It seems ironic that people that are interested in getting close to nature in the outdoors are actually relying on waterproof clothing that may have used environmentally damaging chemicals in their production. Charities such as Greenpeace are concerned about the use of PFCs in the manufacture of outdoor gear. Here are details of the research, but it’s not for the faint hearted. For a more user-friendly summary, read the article in The Guardian.
The main contention is that Fluoropolymers break down very slowly, are dispersed over the entire globe, even in secluded mountain lakes and can damage the health of animals and humans. Of 40 products tested, only 4 were PFC free.
Although there are plans to phase out PFCs by 2020, Greenpeace believe that those plans are not ambitious enough.
The problem can be compounded by the fact that many waterproofing products on the market use the same technology. If you look at the ingredients on this waterpoofing product from Mountain Warehouse, you’ll see that it contains Waterbased Fluoropolymer – perfluoroalkyl acrylic copolymerisate.
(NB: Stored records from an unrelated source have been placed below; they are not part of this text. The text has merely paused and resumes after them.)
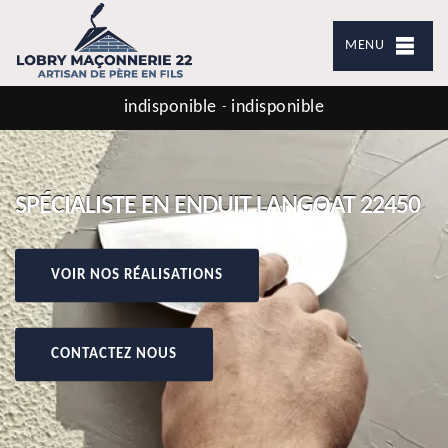
MENU
indisponible
indisponible
-
SPÉCIALISTE EN ENDUIT LANGOAT 22450
VOIR NOS RÉALISATIONS
CONTACTEZ NOUS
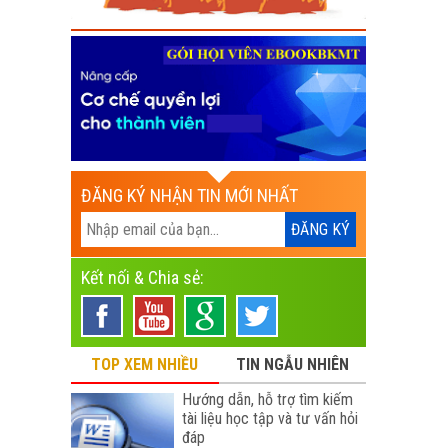
ĐĂNG KÝ NHẬN TIN MỚI NHẤT
Kết nối & Chia sẻ:
TOP XEM NHIỀU
TIN NGẪU NHIÊN
Hướng dẫn, hỗ trợ tìm kiếm
tài liệu học tập và tư vấn hỏi
đáp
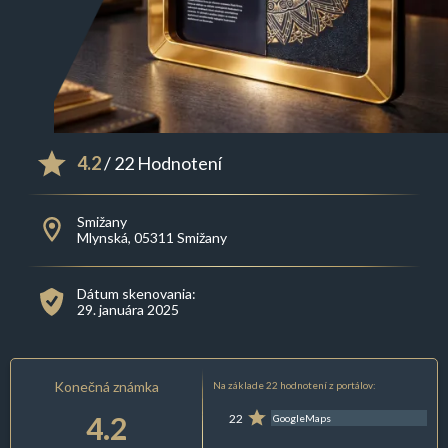
4.2
/ 22 Hodnotení
Smižany
Mlynská, 05311 Smižany
Dátum skenovania:
29. januára 2025
Konečná známka
Na základe 22 hodnotení z portálov:
4.2
22
GoogleMaps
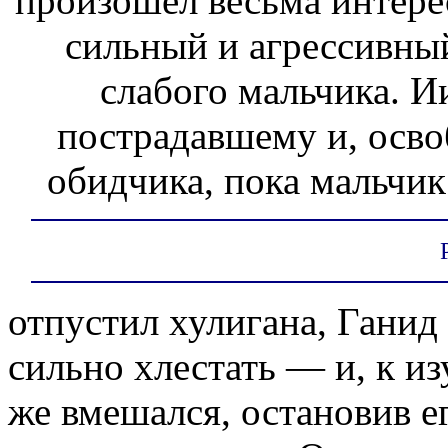
произошел весьма интере
сильный и агрессивны
слабого мальчика. 
пострадавшему и, осво
обидчика, пока мальчик
отпустил хулигана, Ганид
сильно хлестать — и, к и
же вмешался, остановив е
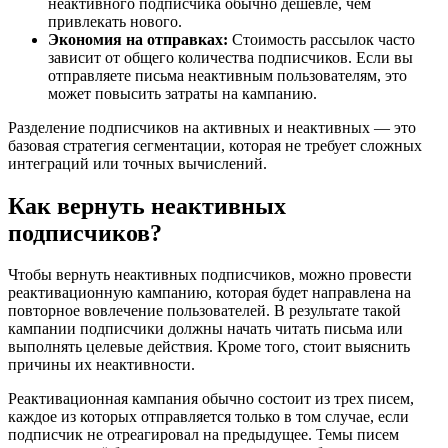
неактивного подписчика обычно дешевле, чем
привлекать нового.
Экономия на отправках:
Стоимость рассылок часто
зависит от общего количества подписчиков. Если вы
отправляете письма неактивным пользователям, это
может повысить затраты на кампанию.
Разделение подписчиков на активных и неактивных — это
базовая стратегия сегментации, которая не требует сложных
интеграций или точных вычислений.
Как вернуть неактивных
подписчиков?
Чтобы вернуть неактивных подписчиков, можно провести
реактивационную кампанию, которая будет направлена на
повторное вовлечение пользователей. В результате такой
кампании подписчики должны начать читать письма или
выполнять целевые действия. Кроме того, стоит выяснить
причины их неактивности.
Реактивационная кампания обычно состоит из трех писем,
каждое из которых отправляется только в том случае, если
подписчик не отреагировал на предыдущее. Темы писем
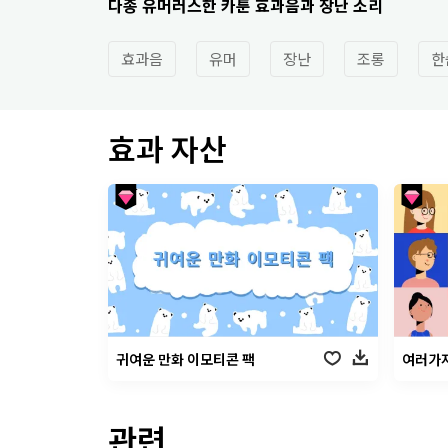
다종 유머러스한 카툰 효과음과 장난 소리
효과음
유머
장난
조롱
한
효과 자산
귀여운 만화 이모티콘 팩
여러가지
관련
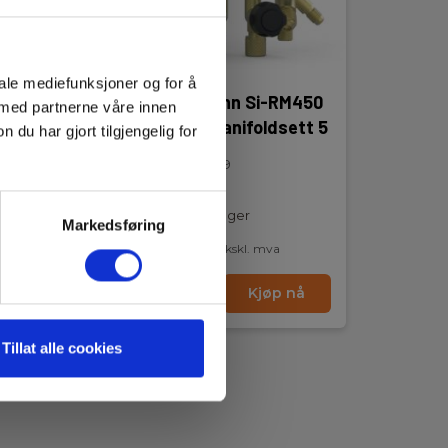
iale mediefunksjoner og for å
M450
Kimo/Sauermann Si-RM450
 med partnerne våre innen
ett 4
smart 4-veis manifoldsett 5
u har gjort tilgjengelig for
EAN 3700543262879
EL.NR 8798790941
Snart på sentrallager
Markedsføring
9 045,00 NOK
Ekskl. mva
nå
Les mer
Kjøp nå
Tillat alle cookies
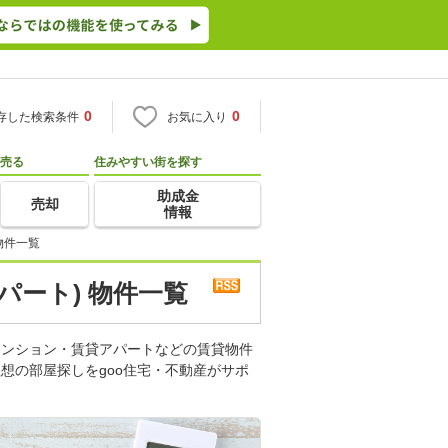
0
0
存した検索条件
お気に入り
売る
住みやすい街を探す
助成金
売却
情報
物件一覧
パート) 物件一覧
マンション・賃貸アパートなどの賃貸物件
想の部屋探しをgoo住宅・不動産がサポ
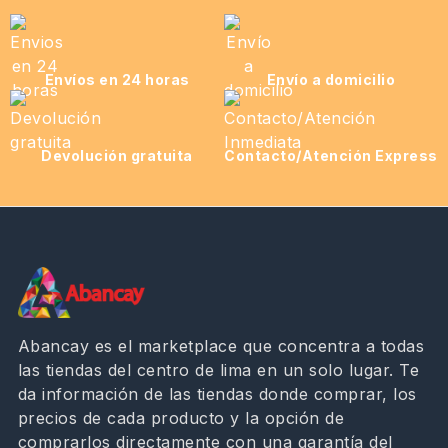
Envíos en 24 horas
Envío a domicilio
Devolución gratuita
Contacto/Atención Express
Abancay es el marketplace que concentra a todas
las tiendas del centro de lima en un solo lugar. Te
da información de las tiendas donde comprar, los
precios de cada producto y la opción de
comprarlos directamente con una garantía del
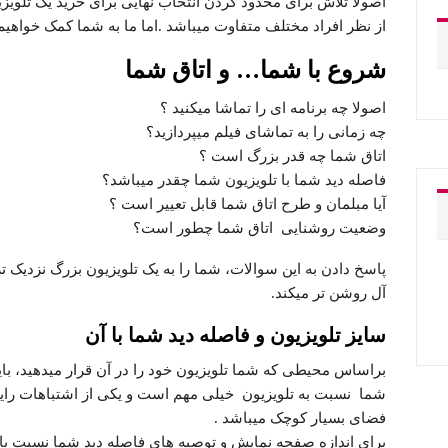
اصولا تلاش برای محدود کردن انتخاب نهایی برای خرید یک تلویزی
از نظر افراد مختلف متفاوت میباشد .اما ما به شما کمک خواهیم کر
شروع با شما… و اتاق شما
اصولا چه برنامه ای را تماشا میکنید ؟
چه زمانی را به تماشای فیلم میپردازید؟
اتاق شما چه قدر بزرگ است ؟
فاصله دید شما با تلویزیون شما چقدر میباشد؟
آیا مبلمان و طرح اتاق شما قابل تعییر است ؟
وضعیت روشنایی اتاق شما چطور است؟
پاسخ دادن به این سوالات، شما را به یک تلویزیون بزرگ نزدیک تر 
آل روشن تر میکند.
سایز تلویزیون و فاصله دید شما با آن
براساس محیطی که شما تلویزیون خود را در آن قرار میدهید، باید
شما نسبت به تلویزیون خیلی مهم است و یکی از اشتباهات رایج 
فضای بسیار کوچک میباشد .
برای اندازه صفحه نمایش و توصیه های فاصله دید شما نسبت با 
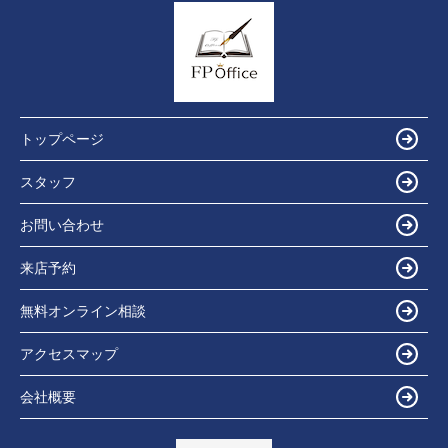
トップページ
スタッフ
お問い合わせ
来店予約
無料オンライン相談
アクセスマップ
会社概要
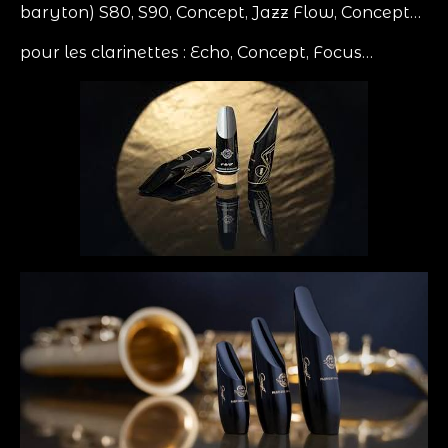
baryton) S80, S90, Concept, Jazz Flow, Concept…
pour les clarinettes : Echo, Concept, Focus…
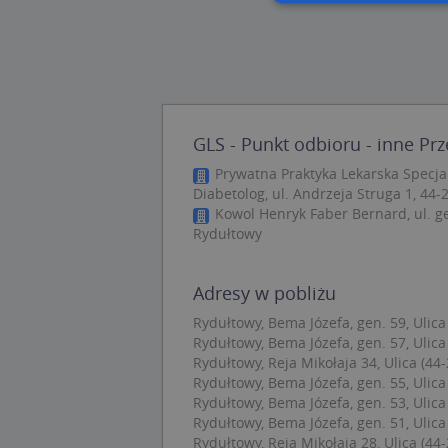
Nie
Niezbędne pliki cook
zarządzanie kontem. 
Nazwa
GLS - Punkt odbioru - inne Pr
Prywatna Praktyka Lekarska Specj
APPSESSID
Diabetolog, ul. Andrzeja Struga 1, 44
CookieScriptConse
Kowol Henryk Faber Bernard, ul. ge
Rydułtowy
U
Adresy w pobliżu
kloc
Rydułtowy, Bema Józefa, gen. 59, Ulica
Rydułtowy, Bema Józefa, gen. 57, Ulica
Rydułtowy, Reja Mikołaja 34, Ulica (44-
Nazwa
Rydułtowy, Bema Józefa, gen. 55, Ulica
Nazwa
CrossDomainCooki
Pro
Rydułtowy, Bema Józefa, gen. 53, Ulica
Nazwa
Do
Rydułtowy, Bema Józefa, gen. 51, Ulica
_ga_DEEKR6C5LV
MUID
Mic
Rydułtowy, Reja Mikołaja 28, Ulica (44-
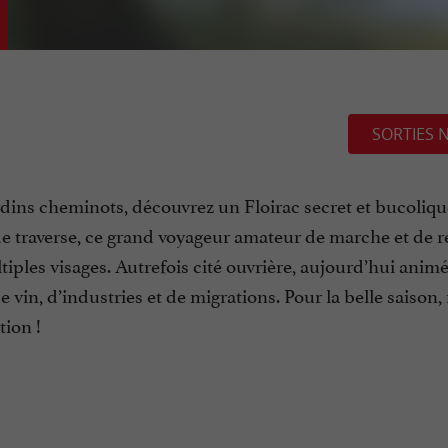
SORTIES 
rdins cheminots, découvrez un Floirac secret et bucoliqu
e traverse, ce grand voyageur amateur de marche et de r
ultiples visages. Autrefois cité ouvrière, aujourd’hui anim
 vin, d’industries et de migrations. Pour la belle saison,
tion !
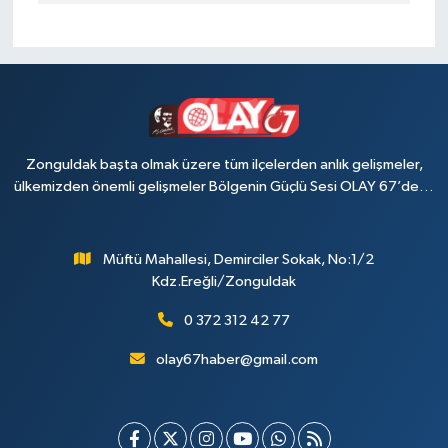
Zonguldak başta olmak üzere tüm ilçelerden anlık gelişmeler,
ülkemizden önemli gelişmeler Bölgenin Güçlü Sesi OLAY 67’de…
Müftü Mahallesi, Demirciler Sokak, No:1/2
Kdz.Ereğli/Zonguldak
0 372 312 42 77
olay67haber@gmail.com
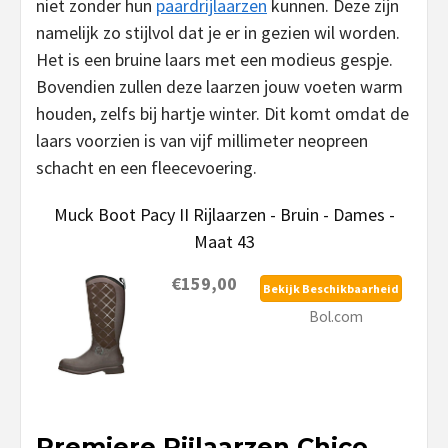
niet zonder hun
paardrijlaarzen
kunnen. Deze zijn
namelijk zo stijlvol dat je er in gezien wil worden.
Het is een bruine laars met een modieus gespje.
Bovendien zullen deze laarzen jouw voeten warm
houden, zelfs bij hartje winter. Dit komt omdat de
laars voorzien is van vijf millimeter neopreen
schacht en een fleecevoering.
Muck Boot Pacy II Rijlaarzen - Bruin - Dames -
Maat 43
€159,00
Bekijk Beschikbaarheid
Bol.com
Premiere Rijlaarzen Chico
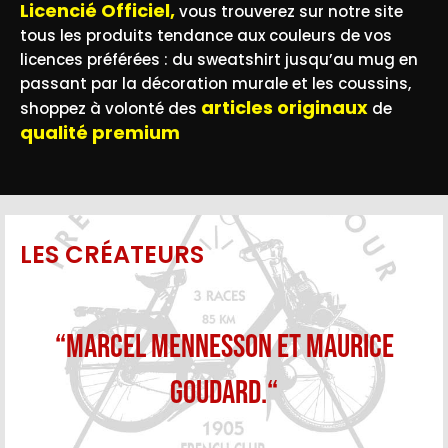
Licencié Officiel,
vous trouverez sur notre site
tous les produits tendance aux couleurs de vos
licences préférées : du sweatshirt jusqu’au mug en
passant par la décoration murale et les coussins,
articles originaux
shoppez à volonté des
de
qualité premium
LES CRÉATEURS
“Marcel Mennesson et Maurice
Goudard.“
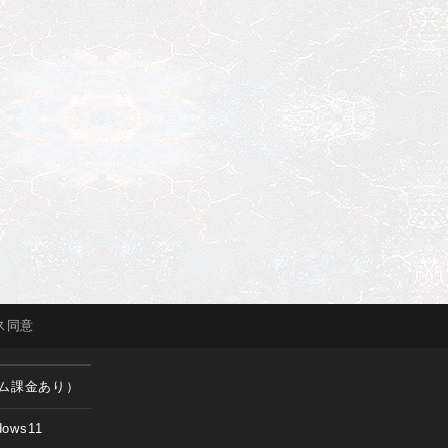
ス
同意
ム課金あり）
dows11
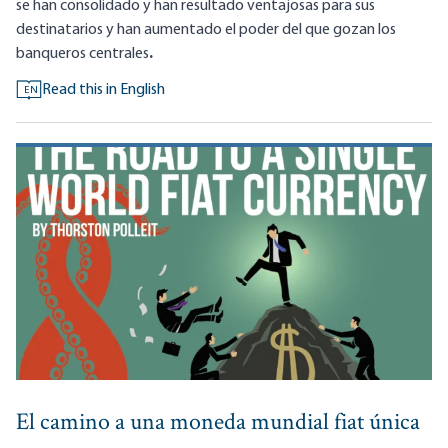
se han consolidado y han resultado ventajosas para sus
destinatarios y han aumentado el poder del que gozan los
banqueros centrales
.
Read this in English
EN
El camino a una moneda mundial fiat única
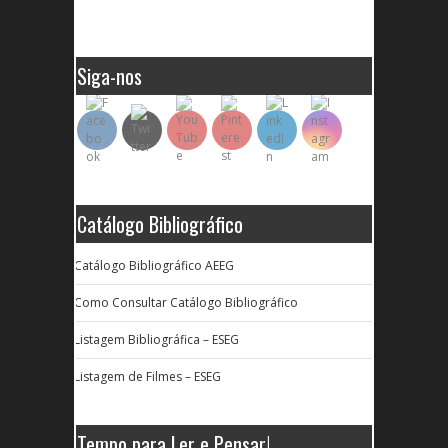
Siga-nos
Catálogo Bibliográfico
Catálogo Bibliográfico AEEG
Como Consultar Catálogo Bibliográfico
Listagem Bibliográfica – ESEG
Listagem de Filmes – ESEG
Tempo para Ler e Pensar!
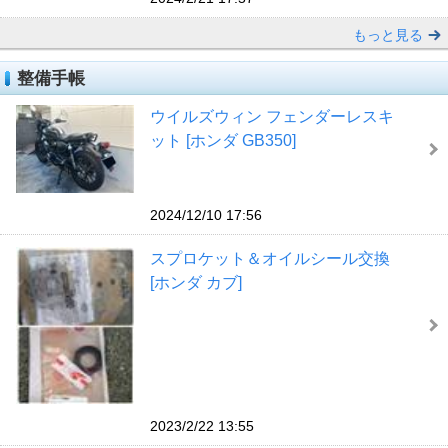
もっと見る
整備手帳
ウイルズウィン フェンダーレスキ
ット [ホンダ GB350]
2024/12/10 17:56
スプロケット＆オイルシール交換
[ホンダ カブ]
2023/2/22 13:55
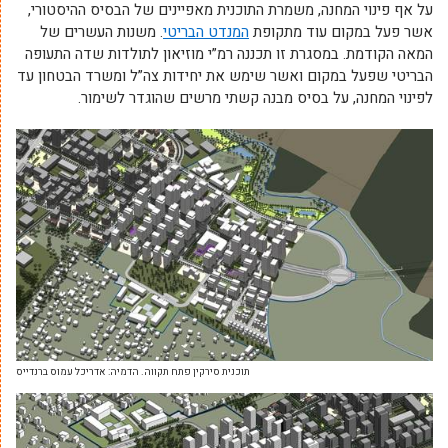
על אף פינוי המחנה, משמרת התוכנית מאפיינים של הבסיס ההיסטורי,
אשר פעל במקום עוד מתקופת
המנדט הבריטי
. משנות העשרים של
המאה הקודמת. במסגרת זו תכננה רמ”י מוזיאון לתולדות שדה התעופה
הבריטי שפעל במקום ואשר שימש את יחידות צה”ל ומשרד הבטחון עד
לפינוי המחנה, על בסיס מבנה קשתי מרשים שהוגדר לשימור.
תוכנית סירקין פתח תקווה. הדמיה: אדריכל עמוס ברנדייס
Our own proofing product does not use PFCs, it uses dendrimer technology which has a much better environmental profile.
So what can you do?
There’s little you can do about waterproof gear that you already own, but if you are looking for new items, seek out ones that use environmentally-friendly chemicals in their construction.
If you already own waterproof gear, we offer the following care information:
- Try to scrape off dirt or rinse it on a regular basis, just using water
- If the garment is still water repellent, wash it in Liquid Soap Flakes, which will not further strip the waterproof protection
- If water repellency has already diminished, wash and tumble dry the garment using our 2 in 1 wash & proof. If it is heavily soiled, you may wish to wash it first with Liquid Soap Flakes.